Currently, there are several protocols to extract bacterial DNA based on different principles. However, the quantity and the quality of the DNA obtained by each method are highly variable and microorganism dependent. In most of these classical crude methods, highly toxic and hazardous organic solvents such as phenol and chloroform are used for deproteinization, whereas in certain protocols, expensive enzymes including RNases and Proteinases are used. This study was designed to introduce a simple, rapid, inexpensive and effective genomic DNA isolation procedure for Gram-negative bacteria, without the usage of toxic chemicals and costly enzymes. This novel method was compared with another classical method known as the salting-out method, which uses proteinase-K. Concentration and yield of the extracted DNA were determined by gel electrophoresis by comparing the gel band intensity of the sample DNA to that of a DNA quantitation standard and by the Quantus™ fluorometer. According to the results, the yield of extracted DNA was higher in the novel method compared to the salting-out method. Moreover, the entire process was accomplished in less than 2 h with the novel method. Purity and integrity of extracted genomic DNA by both methods were similar. In addition, the quality of DNA was determined using Multicopy Associated Filamentation (MAF) gene amplification by polymerase chain reaction (PCR). Thus, the described technique is non-toxic, less time and fund consuming, efficient and a well-suited method for routine DNA isolation from Gram negative bacteria.

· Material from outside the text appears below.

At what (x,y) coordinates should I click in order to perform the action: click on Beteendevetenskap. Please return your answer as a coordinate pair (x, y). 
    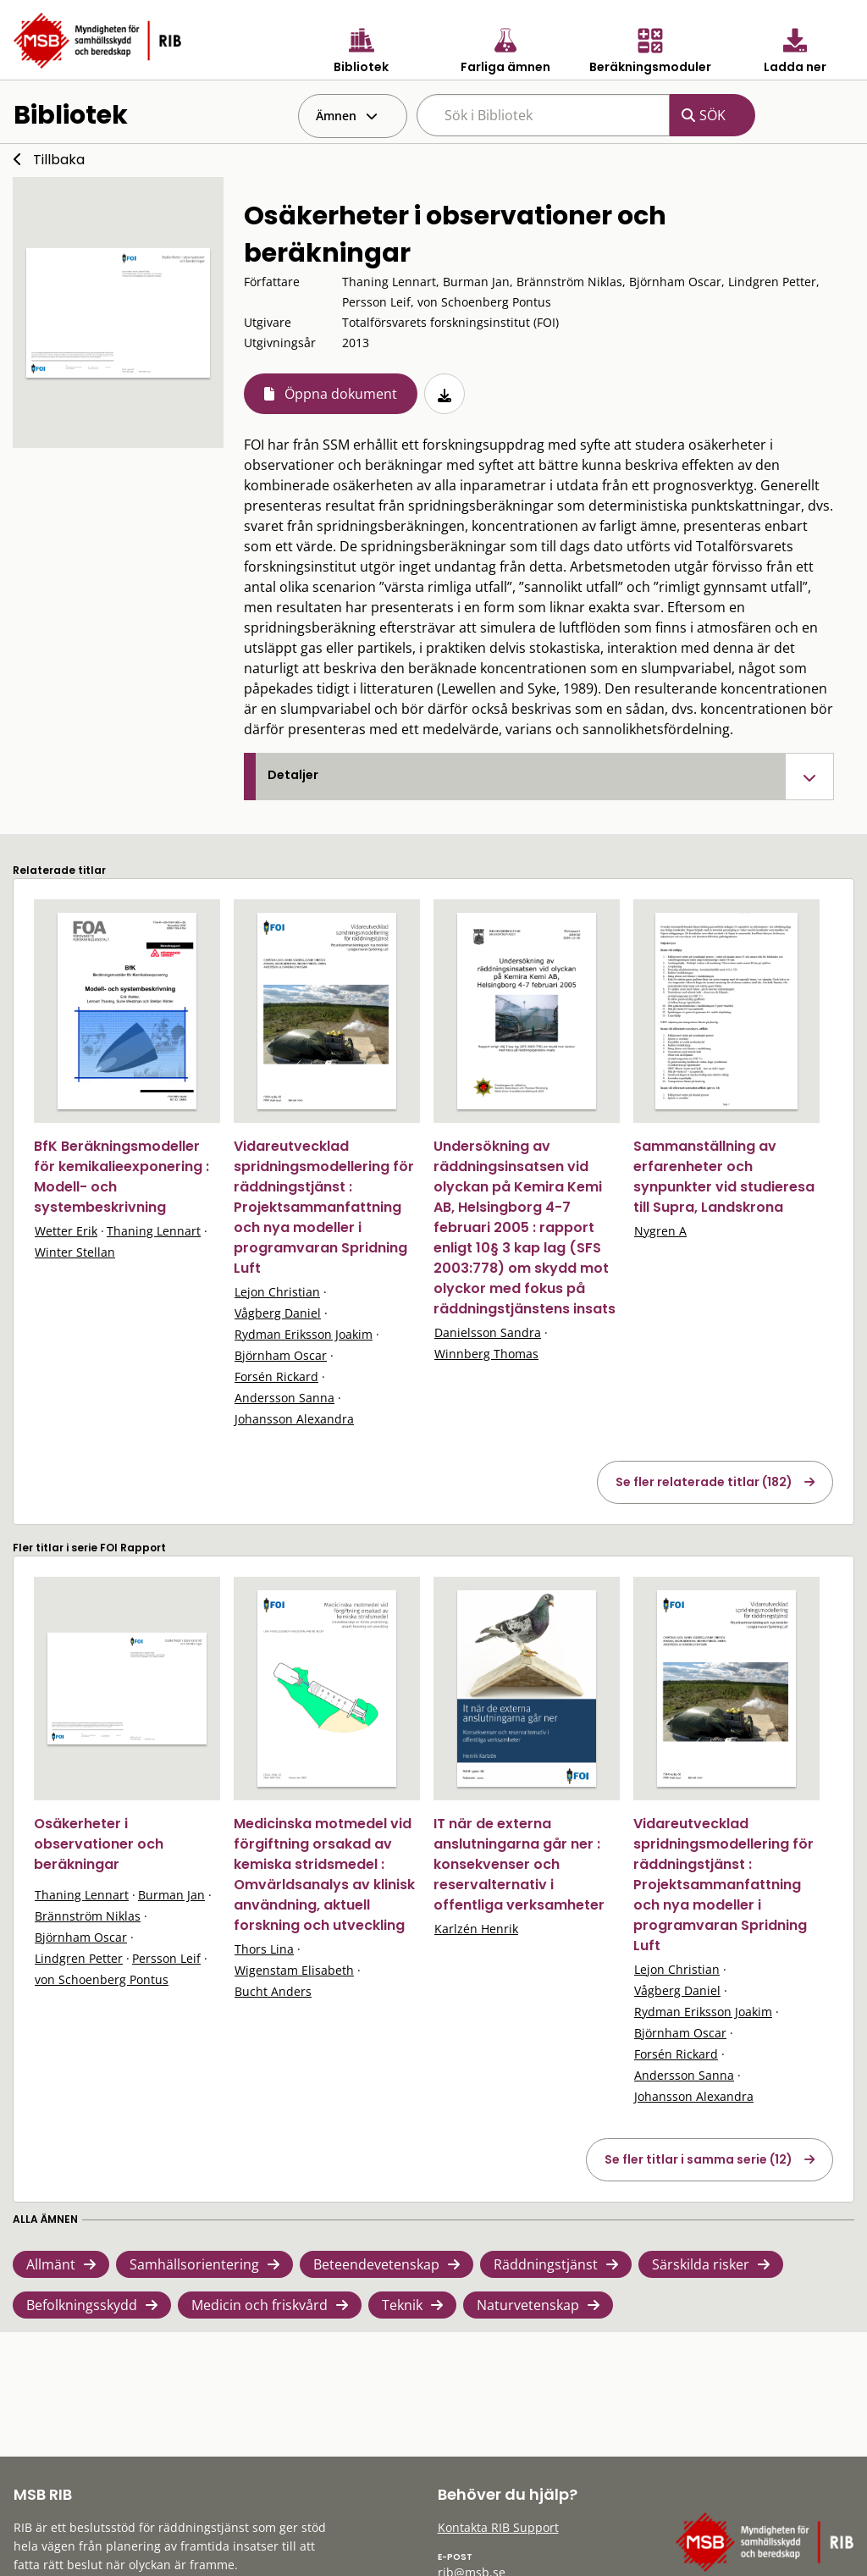     Looking at the image, I should click on (376, 2264).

目前，有多种基于不同原理的细菌 DNA 提取方案。然而，每种方法获得的 DNA 的数量和质量差异很大并且依赖于微生物。在大多数这些经典的粗方法中，使用苯酚和氯仿等剧毒且危险的有机溶剂进行脱蛋白，而在某些方案中，使用包括RNA酶和蛋白酶在内的昂贵的酶。本研究旨在介绍一种简单、快速、廉价且有效的革兰氏阴性细菌基因组 DNA 分离方法，无需使用有毒化学品和昂贵的酶。将这种新方法与另一种称为盐析法（使用蛋白酶-K）的经典方法进行了比较。通过凝胶电泳，将样品 DNA 的凝胶条带强度与 DNA 定量标准品的凝胶条带强度进行比较，并通过 Quantus™ 荧光计确定提取的 DNA 的浓度和产量。结果表明，与盐析法相比，新方法提取DNA的得率更高。此外，采用新方法，整个过程在不到2小时内完成。两种方法提取的基因组 DNA 的纯度和完整性相似。此外，通过聚合酶链式反应 (PCR) 进行多拷贝相关丝状 (MAF) 基因扩增来确定 DNA 的质量。因此，所描述的技术是无毒的、耗时和资金消耗少、高效且非常适合从革兰氏阴性细菌中常规分离DNA的方法。